On Mon, 30 May 2005 01:08:43 +0000 (UTC), Kazimir <kazimir04 at yahoo.co.uk>  
wrote:

> I have two related question. Let me introduce a pure function
>
> f = #1^2 + #2 &
>
> Now. I want to make an operation over the function, for example to
> find its square and to call the result (the expected function f = (#1^2
> + #2)^2 & ) c:
>
> c=f^2
>
> However, I do not obtain this, as
>
> c[a,b]
>
> does not evaluate to (a+b)^2. Can anybody advise me how to obtain
> such a function without long substitutions. I would like to obtain
> something which is made for derivatives :
>
> In[11]:=
> Derivative[1][f]
>
> Out[11]=
> 2 #1&
>
> In[12]:=
> Derivative[2][f]
>
> Out[12]=
> 2&
>
> Regards
>
> Vlad
>

In principle it should have been possible to do it in a Lisp-like style:

In[1]:= square2 = Function[f, Function[{x, y}, f[x, y]^2]]

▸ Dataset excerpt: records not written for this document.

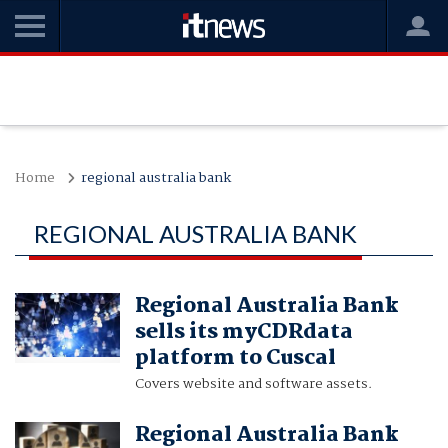
Home
regional australia bank
REGIONAL AUSTRALIA BANK
Regional Australia Bank
sells its myCDRdata
platform to Cuscal
Covers website and software assets.
Regional Australia Bank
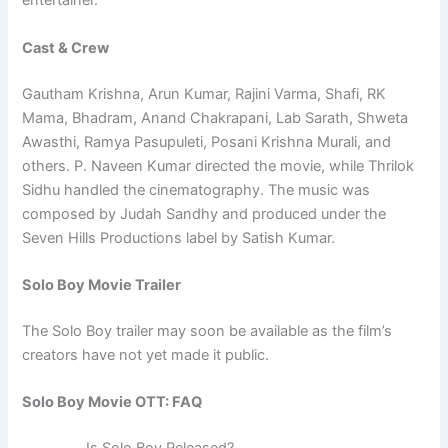
entertainer.
Cast & Crew
Gautham Krishna, Arun Kumar, Rajini Varma, Shafi, RK
Mama, Bhadram, Anand Chakrapani, Lab Sarath, Shweta
Awasthi, Ramya Pasupuleti, Posani Krishna Murali, and
others. P. Naveen Kumar directed the movie, while Thrilok
Sidhu handled the cinematography. The music was
composed by Judah Sandhy and produced under the
Seven Hills Productions label by Satish Kumar.
Solo Boy Movie Trailer
The Solo Boy trailer may soon be available as the film’s
creators have not yet made it public.
Solo Boy Movie OTT: FAQ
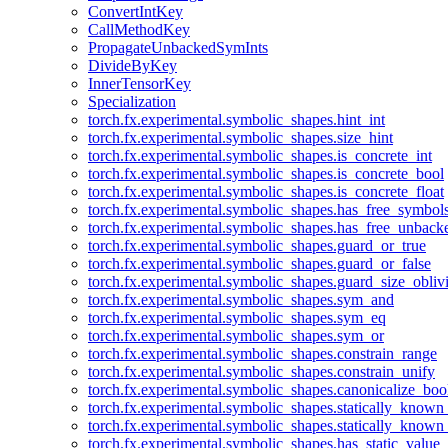
ConvertIntKey
CallMethodKey
PropagateUnbackedSymInts
DivideByKey
InnerTensorKey
Specialization
torch.fx.experimental.symbolic_shapes.hint_int
torch.fx.experimental.symbolic_shapes.size_hint
torch.fx.experimental.symbolic_shapes.is_concrete_int
torch.fx.experimental.symbolic_shapes.is_concrete_bool
torch.fx.experimental.symbolic_shapes.is_concrete_float
torch.fx.experimental.symbolic_shapes.has_free_symbol
torch.fx.experimental.symbolic_shapes.has_free_unbac
torch.fx.experimental.symbolic_shapes.guard_or_true
torch.fx.experimental.symbolic_shapes.guard_or_false
torch.fx.experimental.symbolic_shapes.guard_size_obliv
torch.fx.experimental.symbolic_shapes.sym_and
torch.fx.experimental.symbolic_shapes.sym_eq
torch.fx.experimental.symbolic_shapes.sym_or
torch.fx.experimental.symbolic_shapes.constrain_range
torch.fx.experimental.symbolic_shapes.constrain_unify
torch.fx.experimental.symbolic_shapes.canonicalize_boo
torch.fx.experimental.symbolic_shapes.statically_known
torch.fx.experimental.symbolic_shapes.statically_known
torch.fx.experimental.symbolic_shapes.has_static_value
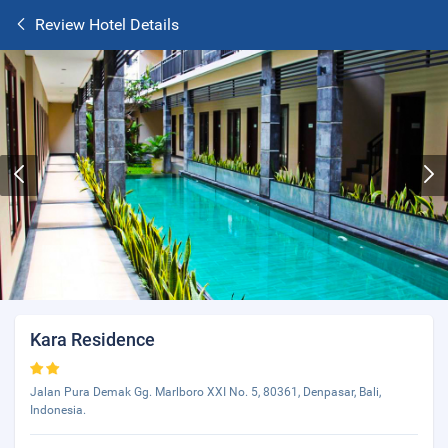
Review Hotel Details
Kara Residence
Jalan Pura Demak Gg. Marlboro XXI No. 5, 80361, Denpasar, Bali,
Indonesia.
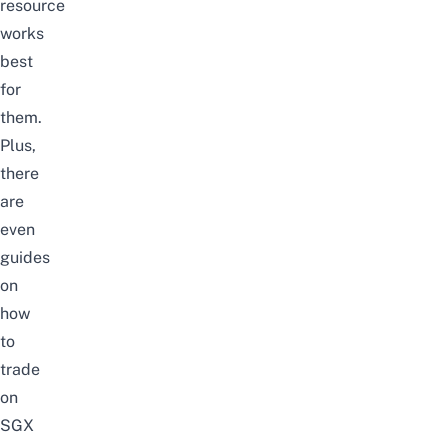
resource
works
best
for
them.
Plus,
there
are
even
guides
on
how
to
trade
on
SGX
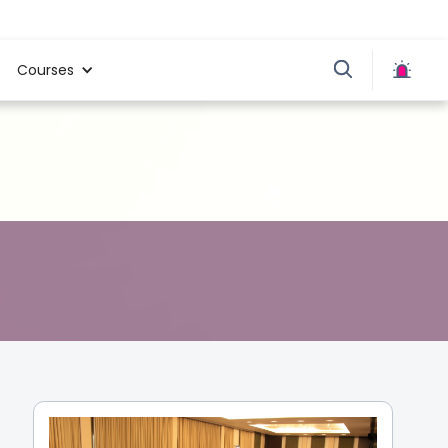
Courses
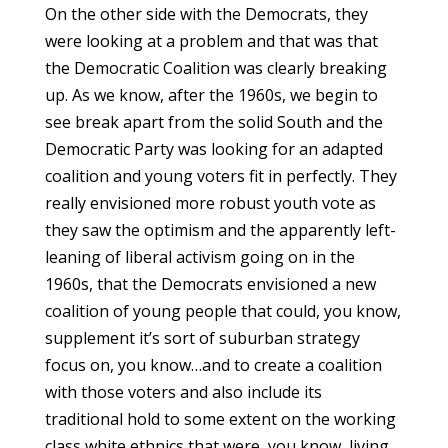
On the other side with the Democrats, they
were looking at a problem and that was that
the Democratic Coalition was clearly breaking
up. As we know, after the 1960s, we begin to
see break apart from the solid South and the
Democratic Party was looking for an adapted
coalition and young voters fit in perfectly. They
really envisioned more robust youth vote as
they saw the optimism and the apparently left-
leaning of liberal activism going on in the
1960s, that the Democrats envisioned a new
coalition of young people that could, you know,
supplement it’s sort of suburban strategy
focus on, you know…and to create a coalition
with those voters and also include its
traditional hold to some extent on the working
class white ethnics that were, you know, living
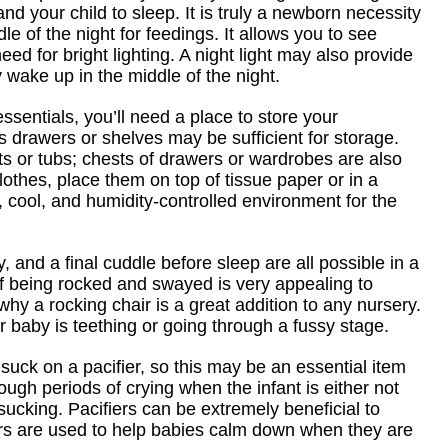
nd your child to sleep. It is truly a newborn necessity
e of the night for feedings. It allows you to see
d for bright lighting. A night light may also provide
 wake up in the middle of the night.
ssentials, you’ll need a place to store your
s drawers or shelves may be sufficient for storage.
ts or tubs; chests of drawers or wardrobes are also
clothes, place them on top of tissue paper or in a
 cool, and humidity-controlled environment for the
, and a final cuddle before sleep are all possible in a
 of being rocked and swayed is very appealing to
why a rocking chair is a great addition to any nursery.
ur baby is teething or going through a fussy stage.
uck on a pacifier, so this may be an essential item
rough periods of crying when the infant is either not
f sucking. Pacifiers can be extremely beneficial to
fiers are used to help babies calm down when they are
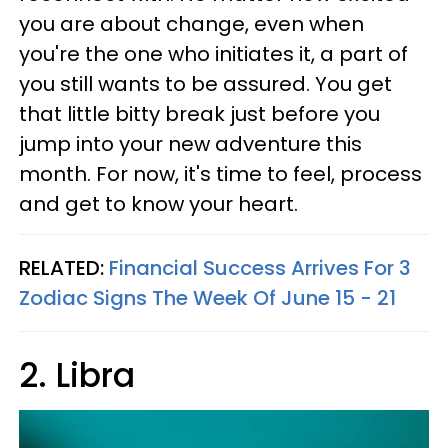
you are about change, even when
you're the one who initiates it, a part of
you still wants to be assured. You get
that little bitty break just before you
jump into your new adventure this
month. For now, it's time to feel, process
and get to know your heart.
RELATED:
Financial Success Arrives For 3
Zodiac Signs The Week Of June 15 - 21
2. Libra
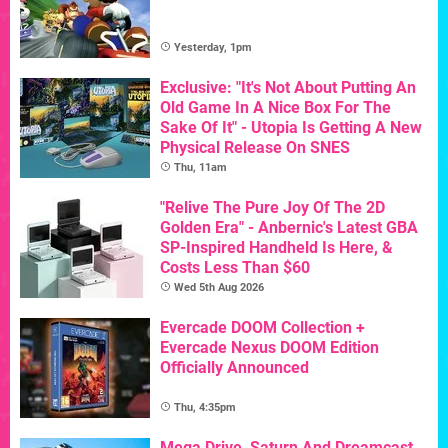
Yesterday, 1pm
Exclusive: "It's Not About Putting An
Old Game In A Nice Box For The
Sake Of It" - Utopia Is Getting A New
Physical Release On SNES
Thu, 11am
"Relive The Pure Joy Of The 2D
Golden Era" - Anbernic's Latest GBA
SP-Inspired Handheld Is Here, &
Costs Less Than $60
Wed 5th Aug 2026
Evercade DOOM Collection +
Evercade Nexus DOOM Edition
Officially Announced
Thu, 4:35pm
Mega Drive, Saturn And Dreamcast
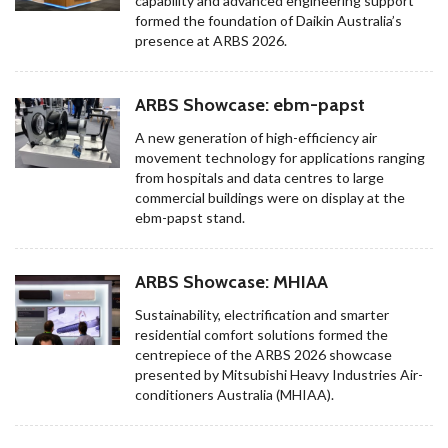
capability and advanced engineering support
formed the foundation of Daikin Australia’s
presence at ARBS 2026.
ARBS Showcase: ebm-papst
A new generation of high-efficiency air
movement technology for applications ranging
from hospitals and data centres to large
commercial buildings were on display at the
ebm-papst stand.
ARBS Showcase: MHIAA
Sustainability, electrification and smarter
residential comfort solutions formed the
centrepiece of the ARBS 2026 showcase
presented by Mitsubishi Heavy Industries Air-
conditioners Australia (MHIAA).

square2 works as an operator, taking a binary function f and returning  
another binary function. However, this will work only for functions with  
named parameters (or functions defined as f[x_, y_] = ...); if we use Slot  
arguments, then the result is correct for Derivative[2, 0] and  
Derivative[0, 2], but not for mixed partial derivatives:

In[2]:= Derivative[1, 1][square2[Function[{x, y}, x^2 + y]]][a, b]

Out[2]= 4*a

In[3]:= Derivative[1, 1][square2[#^2 + #2&]][a, b]

Out[3]= 4*a + 2*(a^2 + b)*((0 & )*Derivative[1][Derivative[1, 0]][#1^2  
+ #2 & ])[a, b]

Also for some reason Derivative can handle SlotSequence only inside  
Composition:

In[4]:= Derivative[1, 0][Composition[#&, g[##]&]]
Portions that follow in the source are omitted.